WHAT THE TASK REQUIRES: Character for character, transcribe the entries below, minus the images.
-- DATA FOR PROCESSING follows --
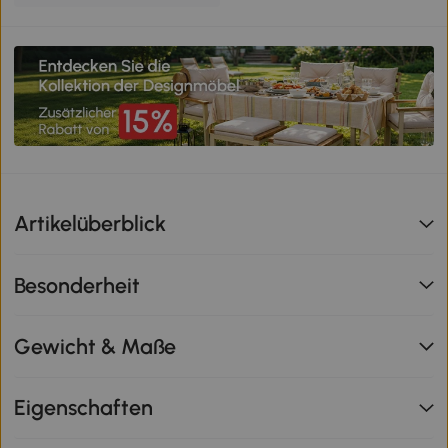
Artikelüberblick
Besonderheit
Gewicht & Maße
Eigenschaften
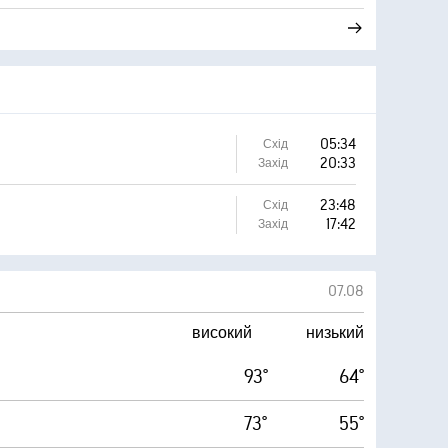
05:34
Схід
20:33
Захід
23:48
Схід
17:42
Захід
07.08
високий
низький
93°
64°
73°
55°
-- DATA FOR PROCESSING concluded --
SOLUTION TO THE PROBLEM:
Artikelüberblick
Besonderheit
Gewicht & Maße
Eigenschaften
05:34
Схід
20:33
Захід
23:48
Схід
17:42
Захід
07.08
високий
низький
93°
64°
73°
55°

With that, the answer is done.